Later after we both slept, I asked him to redefine us. What were we now? I got we were more than friends, which was good. But I also got we couldn’t have sex anymore, which was bad. Things hadn’t miraculously changed. He still felt hesitant. He still wasn’t ready.

So I followed through. I told him that it was over. We couldn’t see each other anymore. That I loved him and that if he ever was ready to be with me, I would be here. But in the meantime, I wanted us to be apart. We will destroy what we have if we stay together. I would rather end it now with the possibility of it continuing at some point, than lose him forever. I cried. He said he was sorry. I hugged him and held him but eventually it was just too painful. He had to leave. So I “kicked” him out.

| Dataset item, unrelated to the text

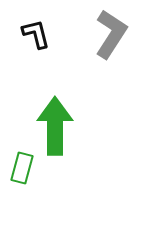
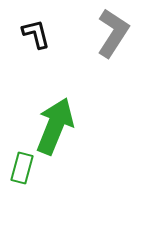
gray L-shape: moved 2 px right, 1 px up
green arrow: rotated 22 degrees clockwise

I took him home. We kissed good bye. Then I took him his cell phone (which he forgot) and I kissed him good bye again.

I love him. I don’t know how I am going to handle this. Right now it is deceptively easy. I have just had 30 hours with him. My basket is full. But it will be empty soon enough. I don’t know if I am strong enough to get through this. I am anticipating that it will be absolute torture.

I would love to believe that he will come around. That he will heal his heart and be ready to love me with all that he has. But it is a big risk. Will we be able to pick up where we left off in say two months from now? How long does it take to heal your heart? Will he heal and then fall for someone else?

But most importantly, am I strong enough to get through this?

Because I really truly love this man.